EXERCISE INSTRUCTIONS → Return only the lines below starting at the line containing "serviço por um determinado período e muitos" and ending at the line containing "Rijscholen Den Bosch", both included, exactly as they are and with no pictures.

PROVIDED DATA →
-=-=-=-=-
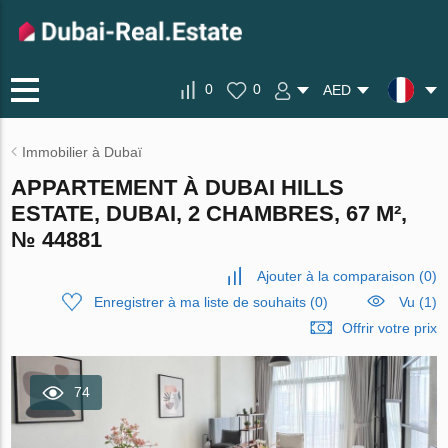
0
0
AED
Immobilier à Dubaï
APPARTEMENT À DUBAI HILLS
ESTATE, DUBAI, 2 CHAMBRES, 67 M²,
№ 44881
Ajouter à la comparaison
(
0
)
Enregistrer à ma liste de souhaits
(
0
)
Vu (1)
Offrir votre prix
74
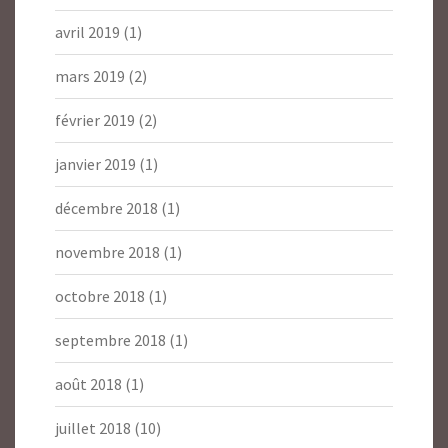
avril 2019
(1)
mars 2019
(2)
février 2019
(2)
janvier 2019
(1)
décembre 2018
(1)
novembre 2018
(1)
octobre 2018
(1)
septembre 2018
(1)
août 2018
(1)
juillet 2018
(10)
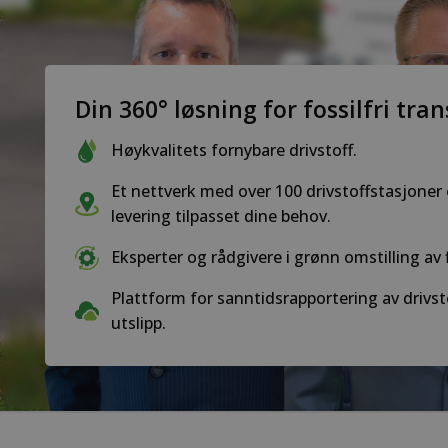
Din 360° løsning for fossilfri tra
Høykvalitets fornybare drivstoff.
Et nettverk med over 100 drivstoffstasjoner e
levering tilpasset dine behov.
Eksperter og rådgivere i grønn omstilling av 
Plattform for sanntidsrapportering av drivs
utslipp.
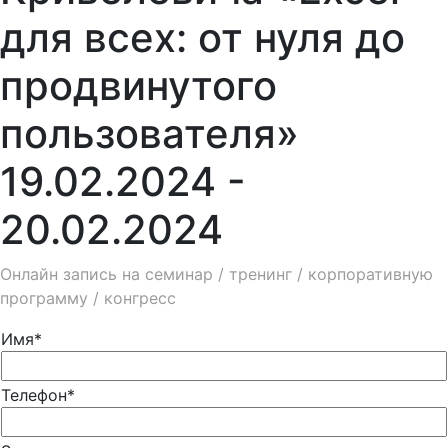
для всех: от нуля до
продвинутого
пользователя»
19.02.2024 -
20.02.2024
Онлайн запись на семинар / тренинг / корпоративную
программу / конгресс
Имя*
Телефон*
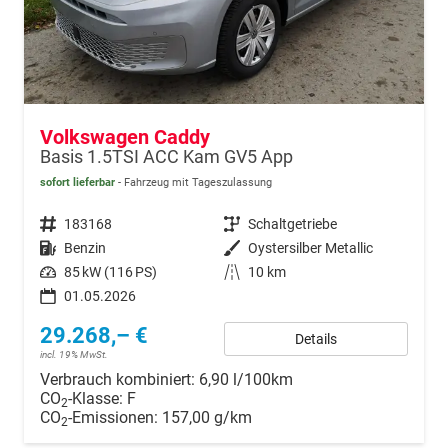
Volkswagen Caddy
Basis 1.5TSI ACC Kam GV5 App
sofort lieferbar
Fahrzeug mit Tageszulassung
Fahrzeugnr.
183168
Getriebe
Schaltgetriebe
Kraftstoff
Benzin
Außenfarbe
Oystersilber Metallic
Leistung
85 kW (116 PS)
Kilometerstand
10 km
01.05.2026
29.268,– €
Details
incl. 19% MwSt.
Verbrauch kombiniert:
6,90 l/100km
CO
-Klasse:
F
2
CO
-Emissionen:
157,00 g/km
2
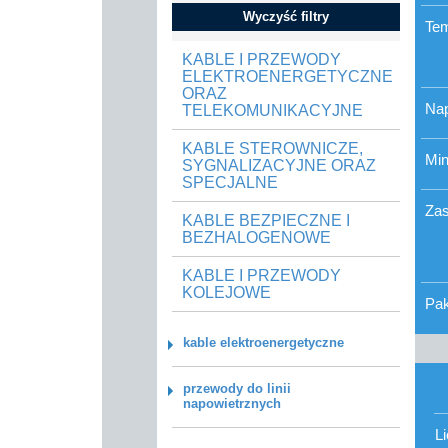
Wyczyść filtry
Tem
KABLE I PRZEWODY
ELEKTROENERGETYCZNE
ORAZ
Nap
TELEKOMUNIKACYJNE
KABLE STEROWNICZE,
Min
SYGNALIZACYJNE ORAZ
SPECJALNE
Zas
KABLE BEZPIECZNE I
BEZHALOGENOWE
KABLE I PRZEWODY
KOLEJOWE
Pa
kable elektroenergetyczne
przewody do linii
napowietrznych
L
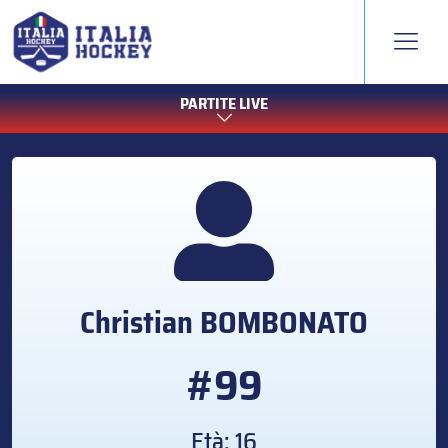
PARTITE LIVE
Christian
BOMBONATO
#99
Età: 16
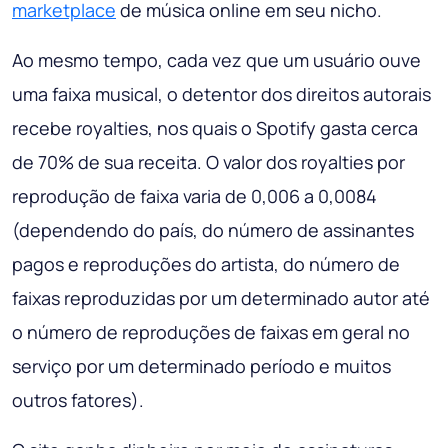
marketplace
de música online em seu nicho.
Ao mesmo tempo, cada vez que um usuário ouve
uma faixa musical, o detentor dos direitos autorais
recebe royalties, nos quais o Spotify gasta cerca
de 70% de sua receita. O valor dos royalties por
reprodução de faixa varia de 0,006 a 0,0084
(dependendo do país, do número de assinantes
pagos e reproduções do artista, do número de
faixas reproduzidas por um determinado autor até
o número de reproduções de faixas em geral no
serviço por um determinado período e muitos
outros fatores).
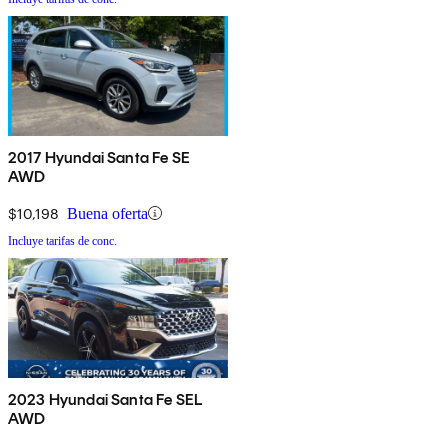
2017 Hyundai Santa Fe SE
AWD
$10,198
Buena oferta
Incluye tarifas de conc.
2023 Hyundai Santa Fe SEL
AWD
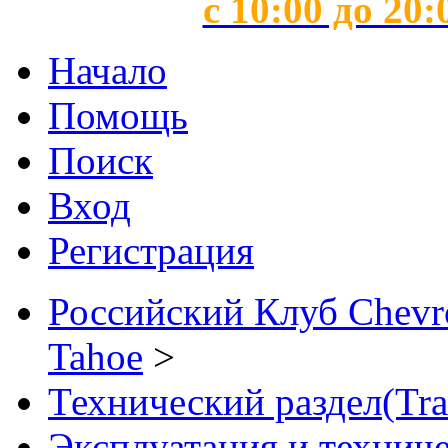
с 10:00 до 20:
Начало
Помощь
Поиск
Вход
Регистрация
Российский Клуб Chevrol
Tahoe
>
Технический раздел(Tra
Эксплуатация и технич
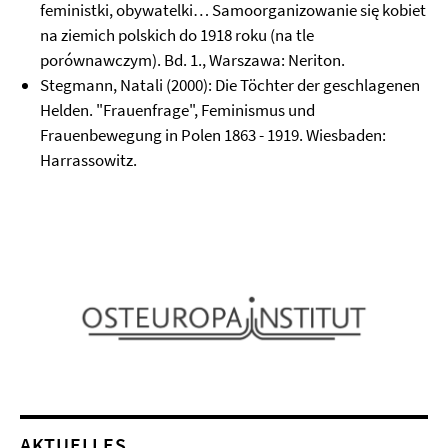
feministki, obywatelki… Samoorganizowanie się kobiet
na ziemich polskich do 1918 roku (na tle
porównawczym). Bd. 1., Warszawa: Neriton.
Stegmann, Natali (2000): Die Töchter der geschlagenen
Helden. "Frauenfrage", Feminismus und
Frauenbewegung in Polen 1863 - 1919. Wiesbaden:
Harrassowitz.
AKTUELLES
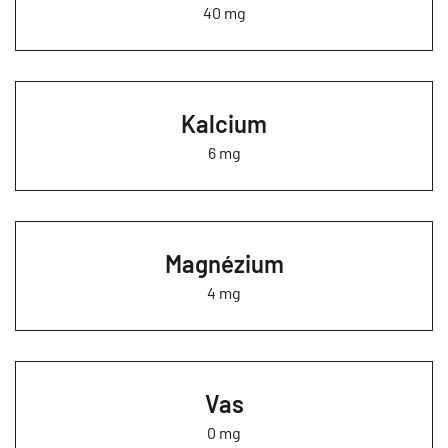
40 mg
Kalcium
6 mg
Magnézium
4 mg
Vas
0 mg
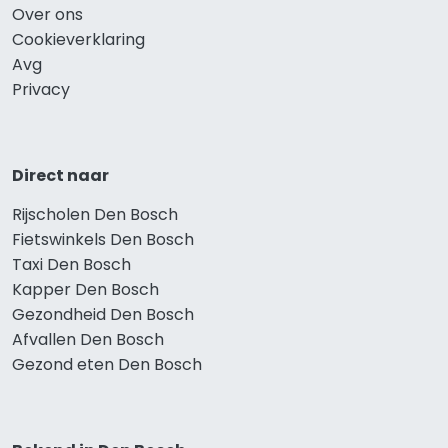
Over ons
Cookieverklaring
Avg
Privacy
Direct naar
Rijscholen Den Bosch
Fietswinkels Den Bosch
Taxi Den Bosch
Kapper Den Bosch
Gezondheid Den Bosch
Afvallen Den Bosch
Gezond eten Den Bosch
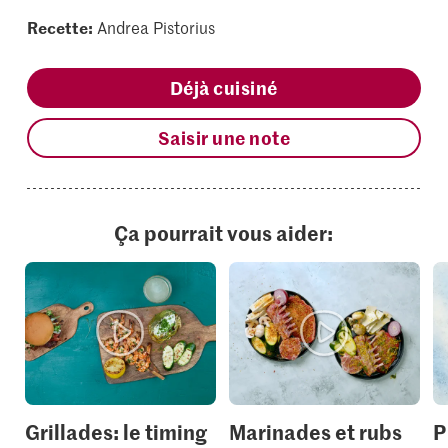
Recette:
Andrea Pistorius
Déjà cuisiné
Saisir une note
Ça pourrait vous aider:
Grillades: le timing
Marinades et rubs
P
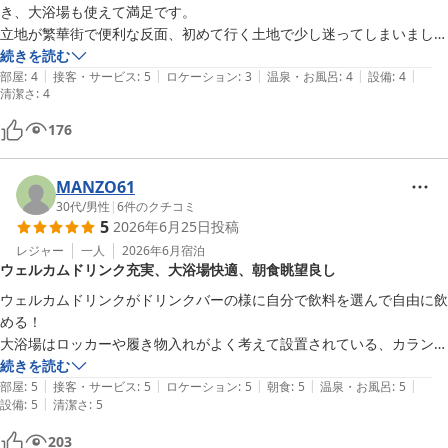
き、大浴場も使えて満足です。

立地が繁華街で便利な反面、初めて行く土地で少し迷ってしまいまし
た。

続きを読む
|
|
|
|
|
また夜もやや騒がしい声が外から聞こえたり、館内の方のお話し声が聞
部屋
:
4
接客・サービス
:
5
ロケーション
:
3
温泉・お風呂
:
4
設備
:
4
清潔さ
:
4
こえたりしました。許容範囲内でしたがそこが少し残念でした。

大浴場は小さめでしたがいいお湯でした。

176
エレベーターをキーカードをかざさないといけないという説明を聞いて
なかったので入室する時に他のお客様に教えていただきました。どこか
MANZO61
に書いてあったかもしれませんが老眼ゆえ見つからず少し戸惑いまし
30代
/
男性
|
6
件のクチコミ
た。

5
2026年6月25日
投稿
色々書きましたが、総合的にはゆっくりくつろげました。

レジャー
一人
2026年6月
宿泊
ありがとうございました。
ウェルカムドリンク充実、大浴場快適、朝食眺望良し
ウェルカムドリンクがドリンクバーの様に自分で飲料を選んで自由に飲
める！

大浴場はロッカーや履き物入れがよく考えて設置されている、カランや
シャワーが使いやすい

続きを読む
|
|
|
|
|
部屋はきれいで良かった

部屋
:
5
接客・サービス
:
5
ロケーション
:
5
朝食
:
5
温泉・お風呂
:
5
|
設備
:
5
清潔さ
:
5
朝食バイキングは窓際だと松山城を観ながら食べることが出来るし、ご
飯、パン両方あるし

203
-=-=-=-=-
TASK SOLUTION →
serviço por um determinado período e muitos
outros fatores).
2017 Hyundai Santa Fe SE
AWD
$10,198
Buena oferta
Incluye tarifas de conc.
2023 Hyundai Santa Fe SEL
AWD
с 10:00 до 20:
Начало
Помощь
Поиск
Вход
Регистрация
Российский Клуб Chevrol
Tahoe
>
Технический раздел(Tra
Эксплуатация и технич
feministki, obywatelki… Samoorganizowanie się kobiet
na ziemich polskich do 1918 roku (na tle
porównawczym). Bd. 1., Warszawa: Neriton.
Stegmann, Natali (2000): Die Töchter der geschlagenen
Helden. "Frauenfrage", Feminismus und
Frauenbewegung in Polen 1863 - 1919. Wiesbaden:
Harrassowitz.
AKTUELLES
40 mg
Kalcium
6 mg
Magnézium
4 mg
Vas
0 mg
Over ons
Cookieverklaring
Avg
Privacy
Direct naar
Rijscholen Den Bosch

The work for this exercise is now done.